*Your goal*: For the word "staticText", count the lines of the data that include it and give only the total.

*Record excerpts*:

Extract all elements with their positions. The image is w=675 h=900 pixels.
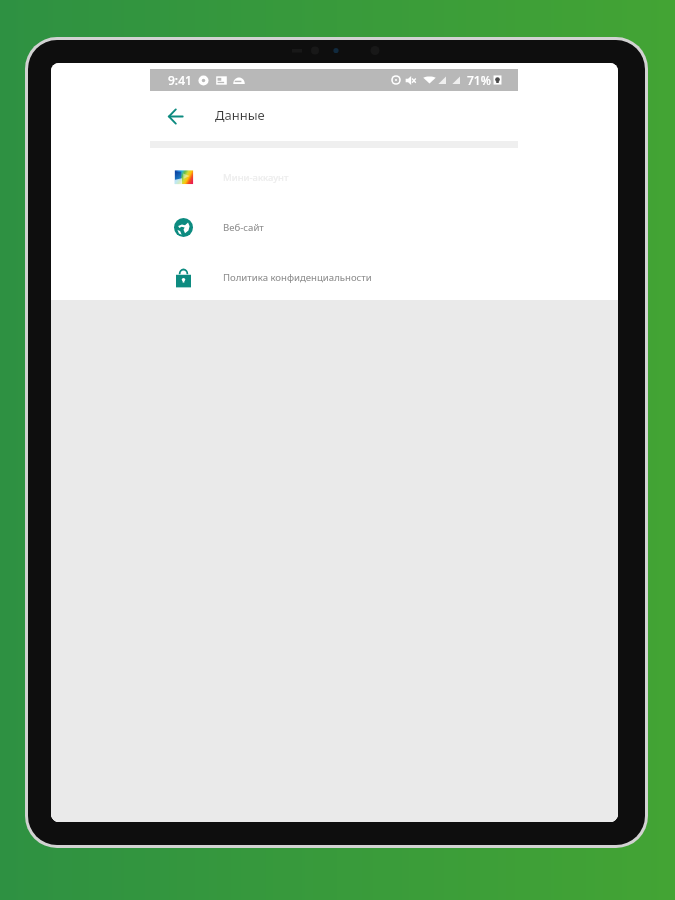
staticText: 71% xyxy=(467,72,491,88)
staticText: 9:41 xyxy=(168,72,192,88)
staticText: Данные xyxy=(215,106,265,124)
staticText: Веб-сайт xyxy=(223,221,264,234)
button[interactable]: Политика конфиденциальности xyxy=(150,252,518,302)
staticText: Мини-аккаунт xyxy=(223,171,289,184)
button[interactable]: Мини-аккаунт xyxy=(150,152,518,202)
button[interactable]: Back xyxy=(150,91,200,141)
button[interactable]: Веб-сайт xyxy=(150,202,518,252)
staticText: Политика конфиденциальности xyxy=(223,271,372,284)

*Answer space*: 6